About this exercise: With every picture left out, give the data below back exactly.

──────── Provided information ────────

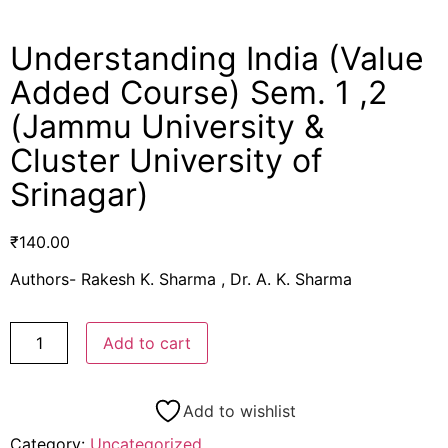
Understanding India (Value
Added Course) Sem. 1 ,2
(Jammu University &
Cluster University of
Srinagar)
₹
140.00
Authors- Rakesh K. Sharma , Dr. A. K. Sharma
Add to cart
Add to wishlist
Category:
Uncategorized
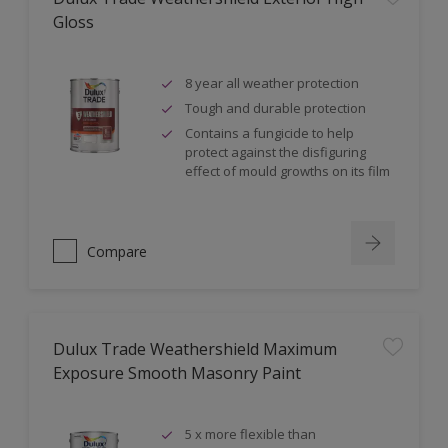
Gloss
8 year all weather protection
Tough and durable protection
Contains a fungicide to help
protect against the disfiguring
effect of mould growths on its film
Compare
Dulux Trade Weathershield Maximum
Exposure Smooth Masonry Paint
5 x more flexible than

────────

Solution for this task:
Understanding India (Value
Added Course) Sem. 1 ,2
(Jammu University &
Cluster University of
Srinagar)
₹
140.00
Authors- Rakesh K. Sharma , Dr. A. K. Sharma
Add to cart
Add to wishlist
Category:
Uncategorized
Gloss
8 year all weather protection
Tough and durable protection
Contains a fungicide to help
protect against the disfiguring
effect of mould growths on its film
Compare
Dulux Trade Weathershield Maximum
Exposure Smooth Masonry Paint
5 x more flexible than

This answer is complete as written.